Plant of the Month – June – Salvia
I wouldn’t have said I was an enthusiast before I started writing this but it turns out I am rather fond of the Salvia family. Oddly I don’t much like the common or garden sage grown by many to eat, too perfumed for me, although I suspect I wouldn’t fault it in a bit of sausage stuffing! It IS however a useful addition to a herb garden mainly due to it’s robust bulk and general well behaved-ness. A well drained hot sunny spot is obviously a favourite position but I have Salvia officinalis Purpurea (Purple Sage) growing like a rampant weed on a wet clay loam beside a path, a very hot, wind blown location which likely helps it. No molly coddling for this plant.
My mother grew a variety of lush foliaged, delicately flowered and elegant ornamental Salvia’s but all were soundly wrapped and tenderly cared for in the heated greenhouse through winter. They perished on our cold wet clay the first winter after she died. None of us were horticulturally minded enough to know they should come in.
The next time Salvia really spoke to me was a decade or so later at Chelsea, year after year there it was, Salvia nemorosa Caradonna, or sometimes S.Oestfriesland, showing off in a jewel rich purple haze on almost every garden. Great tall spires smothered in greedy insect-ery – bees and the like. Living with a variety of shady London gardens at that time – read clay, clay and more clay – it never thrived for me.

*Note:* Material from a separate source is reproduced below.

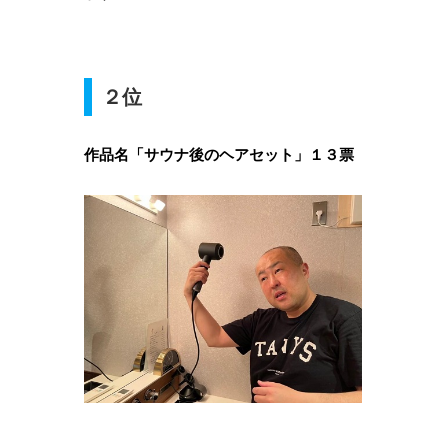
２位
作品名「サウナ後のヘアセット」１３票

In my first serious garden visit forays for college an abundance of them seemed to be being used, from smaller shrubby herb borders to grandiose semi-shrubs holding the centre and back of lush herbaceous borders. The livid blues cannot help but catch the eye, S.patens ‘Cambridge Blue’ and of S.guaranitica ‘Black and Blue’ spring to mind but of course there are many. Salvia are part of the mint family, (Lamiaceae, Tribe Mentheae) so really part of a truly enormous plant Genus. Unsurprisingly varieties comes from a number of places and bring regional diversity along with their respective heritage. The widest diversity is found in Central and South America (approx 500 species); Central Asia and the Mediterranean (approx 250 species); Eastern Asia (approx 90 species).
So enamored of them I bought a rather pricey S.elegans (Pineapple sage) only for it to cark it after one rather damp winter – no greenhouse. I am resigned to the S.nemorosa which I appear to be able to grow quite well along with one delightful delicate pink flowered, unknown variety given to me by a friends, green fingered, green-housed up sister. It lives in a pot and is brought inside in winter!

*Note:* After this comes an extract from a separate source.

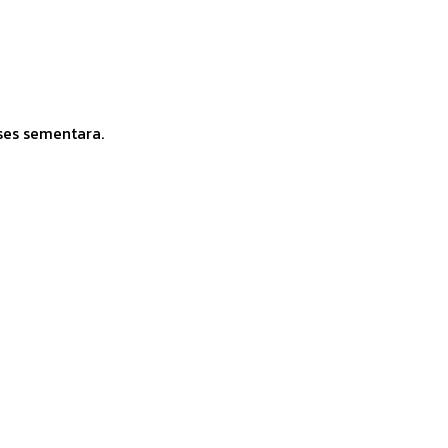
ses sementara.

The last of my small selection is a very recent favourite, a cut flower, S.sclarea or Clary sage coming in lilacs, pinks and a green/greyish white. I seem to be very greenfingered with this having struggled to kill it when it grew in the wrong spot. Hurrah, finally a sage that truly loves my plot!

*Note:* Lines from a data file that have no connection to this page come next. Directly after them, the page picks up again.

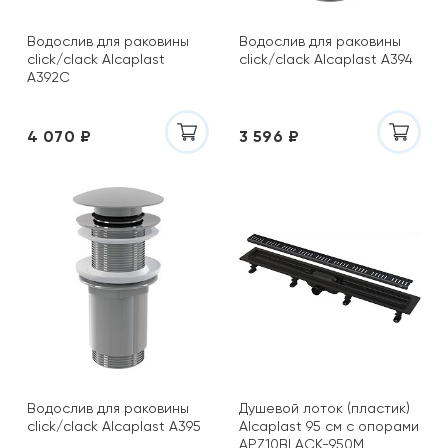
Водослив для раковины
Водослив для раковины
click/clack Alcaplast
click/clack Alcaplast A394
A392C
4 070 ₽
3 596 ₽
Водослив для раковины
Душевой лоток (пластик)
click/clack Alcaplast A395
Alcaplast 95 см с опорами
APZ10BLACK-950M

- Brilliant blues of a Salvia
- Tiny bracts on the flower spike
- Lurid Pink flower of a Salvia
- Salvia involucrata, a tallish shrubby variety with warm pink flowers
- Smothered in tiny bright pink flowers this Salvia at RHS Wisely
- Flowers are complex and full of intricate details
- Long flowering seasons and heady scented oils define many of these plants
Try a sage for yourself, see what you can master. Collections can be found at Ashwood, Kingston Maurward Gardens Dyson salvias at Great Comp plus of course lots and lots of other places!